Recipes Are Not Cooking: Structured Experiments Inside the Sandbox

On this page

Two teams, six weeks

Team A ran eight experiments. The team was enthusiastic. The weekly meetings were energetic. At the end of six weeks, the write-up the executive received was a page and a half of impressions: the assistant worked well on summaries, less well on drafting, surprising on synthesis, uneven on edits. When the executive asked which use cases were worth graduating to Skills or Solutions, the team could not produce a list. They had tried a lot of things. They could not tell the executive which were real.

Team B ran four experiments. The team was quieter. The weekly meetings were short and structured. Two of the four experiments ended with written verdicts the senior leader could hold up to the board. Two ended with clear rerouting notes. The page-and-a-half equivalent was forty lines of concrete findings, any of which the executive could defend under a hard question.

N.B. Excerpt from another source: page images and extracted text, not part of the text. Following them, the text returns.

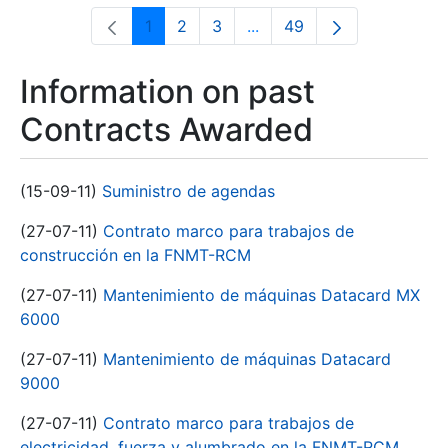
1
2
3
...
49
Page
Page
Page
Intermediate Pages Use T
Page
Information on past
Contracts Awarded
(15-09-11)
Suministro de agendas
(27-07-11)
Contrato marco para trabajos de
construcción en la FNMT-RCM
(27-07-11)
Mantenimiento de máquinas Datacard MX
6000
(27-07-11)
Mantenimiento de máquinas Datacard
9000
(27-07-11)
Contrato marco para trabajos de
electricidad, fuerza y alumbrado en la FNMT-RCM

The difference between the two teams was not tool choice, not team composition, not effort. Team B had five specific fields filled in for every experiment. Team A did not. The difference between an anecdote and a finding is rarely about the quality of the experimenter. It is about the structure around the attempt.

What an experiment actually is

A sandbox experiment is a specific bet, written down in advance, that can be resolved. Not we tried the assistant on our newsletter. Something more like: this kind of input, producing this kind of output, in this amount of time, reviewed by this person, against this quality standard, with this risk surface noted. Written before the attempt, not after.

The reason this matters is simple. After an attempt, human memory reshapes what the attempt was to match what happened. A team that went in fuzzy and came out with a surprising result will reconstruct the attempt around the surprise. Experiments written in advance resist this reshaping. They are the organization's immune system against retroactive storytelling.

Most sandbox failures are not tool failures. They are experiment-design failures. The team did not ask a resolvable question, so the run produced no resolution. The team did not name a reviewer, so nobody was accountable for the quality verdict. The team did not specify the input carefully, so the comparison to the human-only version was unfair in ways that were invisible until the debrief.

The five required fields

An experiment, to be resolvable, needs five fields. Each is non-optional. A sandbox that runs experiments with three of the five produces findings that will not survive a serious review.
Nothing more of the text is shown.